Any suggestions / sharing of previous experiences with this much appreciated

Cheers

zaza

I havent had any experience with a Public DS but the private ones, like shown in my CodeBank thread, can be used to sign all of your code/projects. Its basically a "This program is written by a good guy and is not malicious." If you make changes to your code, depending on the change, you will have to resign the project but thats not an issue.

Which version of Office are you targeting? or all versions? If all then the VSTO is not your answer since it targets Office 2003 only at this time. If you write a app in .NET then you can do more because .NET has more integration with the Office Security features. I have not get into that area yet as I have been slacking lately posting help all the time. :(

When I quit my job I will be digging very deep back into Office and Outlook in preparation for Office 12 due out very late 2006 unless the deadline gets pushed back. :(

Hi Rob,

I knew you wouldn't be able to resist a thread with "VS Tools" in the title :) .
The app is for general consumption (for a handsome fee of course), so I think selfcert is out. I'm just a bit wary of blowing $400 on something which turns out to only work once, or doesn't actually allow users to use it safely or something like that.
I'm using Office XP, so it's certainly for that version and on - I don't know what the back compatibility is like for templates...maybe Office 2000? Probably no earlier. I would be surprised if using VS Tools meant that you didn't need a Dig Sig for a macro, given that it's a moneyspinner, but maybe not.

Cheers

zaza

I forgot to suggest that you send an email to Verisign requesting a few answers to these questions. I'm sure they would be able to clarify things up.

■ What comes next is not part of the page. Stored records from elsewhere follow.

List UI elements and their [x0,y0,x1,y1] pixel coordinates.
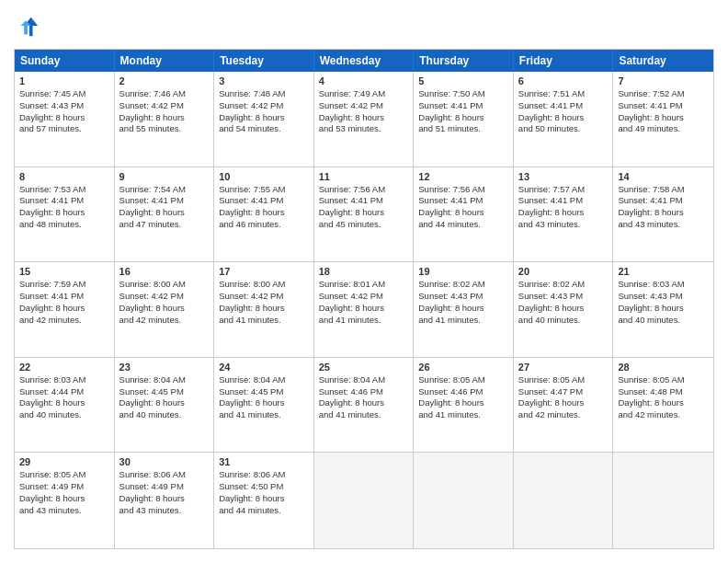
cell-info-line: Sunset: 4:41 PM [418,100,508,112]
cell-info-line: and 41 minutes. [418,409,508,421]
cell-info-line: Sunset: 4:41 PM [618,100,709,112]
cell-info-line: and 42 minutes. [19,315,109,327]
cell-info-line: Sunset: 4:42 PM [319,100,409,112]
calendar-cell [514,453,614,548]
cell-info-line: Sunrise: 8:01 AM [319,279,409,291]
cell-info-line: Daylight: 8 hours [618,207,709,219]
cell-info-line: Daylight: 8 hours [19,112,109,124]
cell-info-line: Sunrise: 7:49 AM [319,88,409,100]
cell-info-line: Daylight: 8 hours [618,397,709,409]
header-cell-tuesday: Tuesday [214,50,314,72]
cell-info-line: Daylight: 8 hours [518,112,609,124]
cell-info-line: and 54 minutes. [219,123,309,135]
cell-info-line: and 43 minutes. [518,219,609,231]
cell-info-line: and 47 minutes. [119,219,210,231]
cell-info-line: Sunrise: 8:05 AM [518,374,609,386]
calendar-row: 15Sunrise: 7:59 AMSunset: 4:41 PMDayligh… [15,262,713,358]
calendar-cell: 18Sunrise: 8:01 AMSunset: 4:42 PMDayligh… [314,262,415,357]
cell-info-line: Sunrise: 8:05 AM [19,469,109,481]
cell-info-line: Sunrise: 8:03 AM [19,374,109,386]
day-number: 8 [19,171,109,182]
calendar-row: 1Sunrise: 7:45 AMSunset: 4:43 PMDaylight… [15,72,713,167]
cell-info-line: and 43 minutes. [119,505,210,517]
day-number: 13 [518,171,609,182]
cell-info-line: Sunrise: 7:59 AM [19,279,109,291]
cell-info-line: Daylight: 8 hours [418,207,508,219]
calendar-body: 1Sunrise: 7:45 AMSunset: 4:43 PMDaylight… [15,72,713,548]
calendar-cell: 20Sunrise: 8:02 AMSunset: 4:43 PMDayligh… [514,262,614,357]
calendar-cell: 4Sunrise: 7:49 AMSunset: 4:42 PMDaylight… [314,72,415,167]
header-cell-sunday: Sunday [15,50,115,72]
cell-info-line: Daylight: 8 hours [19,397,109,409]
cell-info-line: Sunset: 4:47 PM [518,386,609,398]
cell-info-line: and 50 minutes. [518,123,609,135]
cell-info-line: and 57 minutes. [19,123,109,135]
cell-info-line: Daylight: 8 hours [19,303,109,315]
day-number: 2 [119,75,210,86]
cell-info-line: and 51 minutes. [418,123,508,135]
cell-info-line: Sunset: 4:41 PM [518,100,609,112]
cell-info-line: Sunrise: 8:05 AM [418,374,508,386]
cell-info-line: Sunset: 4:42 PM [219,291,309,303]
day-number: 19 [418,266,508,277]
cell-info-line: and 45 minutes. [319,219,409,231]
calendar-cell: 3Sunrise: 7:48 AMSunset: 4:42 PMDaylight… [214,72,314,167]
cell-info-line: Sunrise: 7:54 AM [119,184,210,196]
calendar-cell: 31Sunrise: 8:06 AMSunset: 4:50 PMDayligh… [214,453,314,548]
day-number: 28 [618,362,709,373]
cell-info-line: Sunrise: 8:02 AM [518,279,609,291]
cell-info-line: Sunset: 4:43 PM [418,291,508,303]
cell-info-line: Sunset: 4:43 PM [518,291,609,303]
cell-info-line: and 41 minutes. [219,315,309,327]
day-number: 22 [19,362,109,373]
cell-info-line: Sunset: 4:46 PM [319,386,409,398]
cell-info-line: Sunrise: 8:04 AM [119,374,210,386]
cell-info-line: and 42 minutes. [518,409,609,421]
day-number: 3 [219,75,309,86]
cell-info-line: Sunrise: 7:58 AM [618,184,709,196]
day-number: 1 [19,75,109,86]
calendar-row: 8Sunrise: 7:53 AMSunset: 4:41 PMDaylight… [15,167,713,263]
cell-info-line: Sunset: 4:42 PM [219,100,309,112]
cell-info-line: Sunrise: 7:48 AM [219,88,309,100]
calendar-cell: 17Sunrise: 8:00 AMSunset: 4:42 PMDayligh… [214,262,314,357]
cell-info-line: Daylight: 8 hours [219,493,309,505]
cell-info-line: and 48 minutes. [19,219,109,231]
calendar-cell: 1Sunrise: 7:45 AMSunset: 4:43 PMDaylight… [15,72,115,167]
cell-info-line: Sunrise: 7:52 AM [618,88,709,100]
day-number: 9 [119,171,210,182]
cell-info-line: Sunrise: 7:46 AM [119,88,210,100]
calendar-cell: 23Sunrise: 8:04 AMSunset: 4:45 PMDayligh… [115,358,215,453]
cell-info-line: Daylight: 8 hours [219,112,309,124]
cell-info-line: and 42 minutes. [119,315,210,327]
calendar-cell: 14Sunrise: 7:58 AMSunset: 4:41 PMDayligh… [613,167,713,262]
cell-info-line: and 41 minutes. [418,315,508,327]
cell-info-line: Daylight: 8 hours [518,207,609,219]
cell-info-line: and 46 minutes. [219,219,309,231]
cell-info-line: Daylight: 8 hours [119,207,210,219]
day-number: 5 [418,75,508,86]
day-number: 12 [418,171,508,182]
cell-info-line: Sunrise: 8:00 AM [219,279,309,291]
cell-info-line: Daylight: 8 hours [618,303,709,315]
cell-info-line: Daylight: 8 hours [119,493,210,505]
cell-info-line: and 43 minutes. [19,505,109,517]
header-cell-saturday: Saturday [613,50,713,72]
cell-info-line: Daylight: 8 hours [19,493,109,505]
calendar-cell: 29Sunrise: 8:05 AMSunset: 4:49 PMDayligh… [15,453,115,548]
cell-info-line: Daylight: 8 hours [518,397,609,409]
calendar-header: SundayMondayTuesdayWednesdayThursdayFrid… [15,50,713,72]
calendar-cell: 11Sunrise: 7:56 AMSunset: 4:41 PMDayligh… [314,167,415,262]
cell-info-line: Sunset: 4:50 PM [219,481,309,493]
cell-info-line: and 41 minutes. [319,409,409,421]
cell-info-line: and 42 minutes. [618,409,709,421]
cell-info-line: Daylight: 8 hours [418,112,508,124]
day-number: 7 [618,75,709,86]
cell-info-line: Daylight: 8 hours [219,207,309,219]
day-number: 20 [518,266,609,277]
day-number: 31 [219,456,309,467]
day-number: 25 [319,362,409,373]
cell-info-line: Sunset: 4:41 PM [618,195,709,207]
day-number: 18 [319,266,409,277]
calendar-cell: 6Sunrise: 7:51 AMSunset: 4:41 PMDaylight… [514,72,614,167]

You will need to do version checking so in case someone accidentally tries to open a template at home with an older or newer version they wont get any nasty error messages. ;)

Did you find my CodeBank thread on Private DS' ?

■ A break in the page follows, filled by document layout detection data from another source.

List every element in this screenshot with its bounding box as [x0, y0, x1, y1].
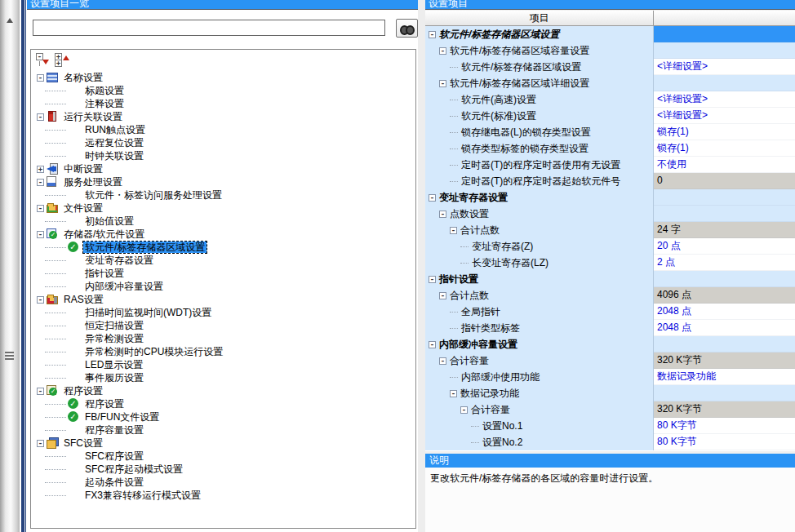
- property-label-cell[interactable]: -合计容量: [425, 352, 654, 369]
- row-expander-icon[interactable]: -: [439, 357, 446, 365]
- tree-expander-icon[interactable]: -: [37, 231, 44, 238]
- expand-all-button[interactable]: + +: [55, 53, 69, 67]
- left-dock-scrollbar[interactable]: [0, 0, 20, 532]
- tree-item[interactable]: 异常检测设置: [31, 332, 415, 345]
- tree-item[interactable]: RUN触点设置: [31, 123, 415, 136]
- property-value[interactable]: <详细设置>: [654, 91, 795, 108]
- collapse-all-button[interactable]: -: [36, 53, 51, 67]
- property-value[interactable]: 80 K字节: [654, 434, 795, 450]
- tree-item[interactable]: 注释设置: [31, 97, 415, 110]
- property-label-cell[interactable]: 变址寄存器(Z): [425, 238, 654, 255]
- row-expander-icon[interactable]: -: [439, 47, 446, 55]
- tree-item[interactable]: 标题设置: [31, 84, 415, 97]
- property-label-cell[interactable]: -数据记录功能: [425, 385, 654, 401]
- property-label-cell[interactable]: 定时器(T)的程序定时器起始软元件号: [425, 173, 654, 189]
- property-label-cell[interactable]: 软元件/标签存储器区域设置: [425, 59, 654, 75]
- dock-grip-icon[interactable]: [5, 352, 14, 361]
- property-label-cell[interactable]: -点数设置: [425, 206, 654, 222]
- property-value[interactable]: 2048 点: [654, 304, 795, 320]
- tree-item[interactable]: 异常检测时的CPU模块运行设置: [31, 345, 415, 358]
- tree-expander-icon[interactable]: -: [37, 440, 44, 447]
- tree-item[interactable]: 起动条件设置: [31, 476, 415, 489]
- property-value[interactable]: <详细设置>: [654, 108, 795, 124]
- tree-item[interactable]: FX3兼容转移运行模式设置: [31, 489, 415, 502]
- property-label-cell[interactable]: 软元件(高速)设置: [425, 91, 654, 108]
- tree-item[interactable]: 事件履历设置: [31, 371, 415, 384]
- property-label-cell[interactable]: 内部缓冲使用功能: [425, 369, 654, 385]
- property-label-cell[interactable]: -合计点数: [425, 287, 654, 304]
- tree-item[interactable]: 变址寄存器设置: [31, 254, 415, 267]
- tree-item[interactable]: 初始值设置: [31, 215, 415, 228]
- tree-item[interactable]: 内部缓冲容量设置: [31, 280, 415, 293]
- property-value[interactable]: <详细设置>: [654, 59, 795, 75]
- tree-expander-icon[interactable]: -: [37, 296, 44, 304]
- property-value[interactable]: 20 点: [654, 238, 795, 255]
- tree-expander-icon[interactable]: -: [37, 388, 44, 395]
- search-button[interactable]: [396, 19, 418, 38]
- tree-item[interactable]: 软元件・标签访问服务处理设置: [31, 188, 415, 202]
- row-expander-icon[interactable]: -: [450, 390, 457, 397]
- row-expander-icon[interactable]: -: [439, 292, 446, 299]
- property-label-cell[interactable]: -内部缓冲容量设置: [425, 336, 654, 352]
- tree-item[interactable]: 扫描时间监视时间(WDT)设置: [31, 306, 415, 319]
- property-value[interactable]: 320 K字节: [654, 352, 795, 369]
- property-label-cell[interactable]: 设置No.1: [425, 418, 654, 434]
- tree-item[interactable]: 恒定扫描设置: [31, 319, 415, 332]
- property-value[interactable]: 24 字: [654, 222, 795, 238]
- row-expander-icon[interactable]: -: [439, 211, 446, 218]
- tree-item[interactable]: SFC程序起动模式设置: [31, 463, 415, 476]
- row-expander-icon[interactable]: -: [429, 276, 436, 283]
- property-value[interactable]: 数据记录功能: [654, 369, 795, 385]
- tree-item[interactable]: 软元件/标签存储器区域设置: [31, 241, 415, 254]
- property-label-cell[interactable]: -合计容量: [425, 401, 654, 418]
- property-label-cell[interactable]: 锁存继电器(L)的锁存类型设置: [425, 124, 654, 140]
- tree-expander-icon[interactable]: -: [37, 205, 44, 212]
- row-expander-icon[interactable]: -: [429, 194, 436, 202]
- row-expander-icon[interactable]: -: [439, 80, 446, 87]
- search-input[interactable]: [33, 20, 385, 36]
- property-value[interactable]: 2048 点: [654, 320, 795, 336]
- property-label-cell[interactable]: 设置No.2: [425, 434, 654, 450]
- panel-splitter[interactable]: [418, 0, 425, 532]
- property-label-cell[interactable]: -合计点数: [425, 222, 654, 238]
- tree-item[interactable]: -程序设置: [31, 384, 415, 397]
- property-label-cell[interactable]: 指针类型标签: [425, 320, 654, 336]
- tree-expander-icon[interactable]: -: [37, 74, 44, 82]
- tree-item[interactable]: SFC程序设置: [31, 450, 415, 463]
- property-value[interactable]: 锁存(1): [654, 140, 795, 157]
- tree-expander-icon[interactable]: -: [37, 179, 44, 186]
- property-value[interactable]: 80 K字节: [654, 418, 795, 434]
- row-expander-icon[interactable]: -: [429, 341, 436, 348]
- tree-item[interactable]: -文件设置: [31, 202, 415, 215]
- tree-item[interactable]: 程序容量设置: [31, 423, 415, 437]
- property-label-cell[interactable]: 锁存类型标签的锁存类型设置: [425, 140, 654, 157]
- tree-item[interactable]: +中断设置: [31, 162, 415, 175]
- property-value[interactable]: 不使用: [654, 157, 795, 173]
- property-label-cell[interactable]: 全局指针: [425, 304, 654, 320]
- property-label-cell[interactable]: 长变址寄存器(LZ): [425, 255, 654, 271]
- property-value[interactable]: 锁存(1): [654, 124, 795, 140]
- row-expander-icon[interactable]: -: [450, 227, 457, 234]
- tree-expander-icon[interactable]: +: [37, 166, 44, 173]
- tree-item[interactable]: -名称设置: [31, 71, 415, 84]
- property-value[interactable]: 2 点: [654, 255, 795, 271]
- property-label-cell[interactable]: 软元件(标准)设置: [425, 108, 654, 124]
- property-value[interactable]: [654, 26, 795, 42]
- tree-expander-icon[interactable]: -: [37, 113, 44, 121]
- row-expander-icon[interactable]: -: [429, 31, 436, 38]
- tree-item[interactable]: 远程复位设置: [31, 136, 415, 149]
- property-value[interactable]: 4096 点: [654, 287, 795, 304]
- scroll-up-icon[interactable]: [7, 18, 13, 23]
- property-label-cell[interactable]: -软元件/标签存储器区域详细设置: [425, 75, 654, 91]
- property-label-cell[interactable]: 定时器(T)的程序定时器使用有无设置: [425, 157, 654, 173]
- tree-item[interactable]: -存储器/软元件设置: [31, 228, 415, 241]
- property-value[interactable]: 0: [654, 173, 795, 189]
- tree-item[interactable]: 时钟关联设置: [31, 149, 415, 162]
- tree-item[interactable]: -服务处理设置: [31, 175, 415, 188]
- tree-item[interactable]: -RAS设置: [31, 293, 415, 306]
- property-label-cell[interactable]: -软元件/标签存储器区域容量设置: [425, 42, 654, 59]
- property-label-cell[interactable]: -变址寄存器设置: [425, 189, 654, 206]
- tree-item[interactable]: 程序设置: [31, 397, 415, 410]
- tree-item[interactable]: 指针设置: [31, 267, 415, 280]
- tree-item[interactable]: -SFC设置: [31, 437, 415, 450]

Ps, of course I couldnt resist. :D

If you mean this one (http://www.vbforums.com/showthread.php?t=285212), then yes. But I understood that selfcert is only for use by yourself - it doesn't allow you to flog macros to all and sundry and have their copy of Office say it's OK. The user then has to add you to their "Trusted Publisher" list, which is a bit of a rubbish thing to have to do if you've just bought somebody's software. After all, every virus writer under the sun would be selfcert-ing if that was all it took, no?

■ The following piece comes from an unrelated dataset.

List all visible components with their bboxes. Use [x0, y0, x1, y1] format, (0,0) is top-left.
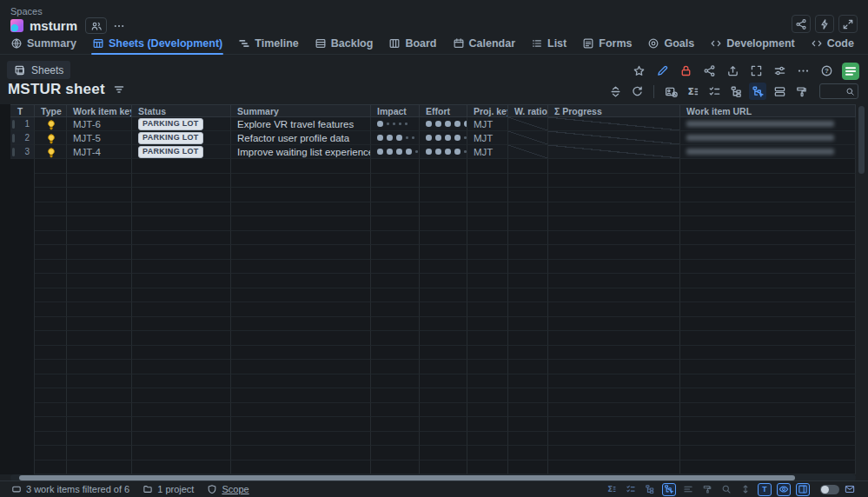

I think I may follow your advice and contact Verisign about it. I hope they don't add me to some CIA-like database and send me junk mail about how I can BUY BUY BUY 45 SSL encryption keys and a 10 day trial of some online shopping software for only $2500. :rolleyes:


Good call with the version checking. Incidentally, any idea how I would know that a template written in XP will work in other versions of Office, short of handing $5000 to Microsoft and buying the lot.

zaza

Yes thats the one. The reason you dont want to distribut private DS' is because someone else could modify your app and any trouble it causes would be linked back to you. This is what Verisign guarentees to avoid with a secure Public Cert.

If you dont want them to spam you then use a temporary email account or one that you may have for this type of signups etc.

Oops, missed part of your question.

If you search MSDN for any functions, methods, and properties you use in your Add-In you can track in back to see where it is first introduced or if it is supported in a certian version. Then support that version forward. So if you wanted to support Office 2000+ then you would search under 2000 for all your props, methods, and functions, checking if they are supported and if the parameters are the same in all future versions, etc.

Then in your code you can detect the version and branch out to supported features only, etc.

Unnnhhhhh! My VBA code is...substantial.

Oh well. It's not like I have much of a life anyway. :cry:

Cheers for your help RD

No problem, but thats if you want to be real thourough. You could get by with only checking the methods, etc. that are not common. Like I would not check the .Add or .Open methods but the .CopyFromRecordset or .Sort would benefit from verification. ;)

Evening,

Well, I spoke to Verisign and they tell me that a DS from them is valid for 1 year during which time you can use it to sign as many files as you like. It sits in IE, and it should allow users to run macros in High security mode.

Cheers for help, RD

zaza

PS: Tried to rep, but apparently I have to "Spread the love around" first. Still, it's not like you need the gems...

Thanks for the update zaza. When your 1 year runs out will the code that is signed invoke the macro or security prompt?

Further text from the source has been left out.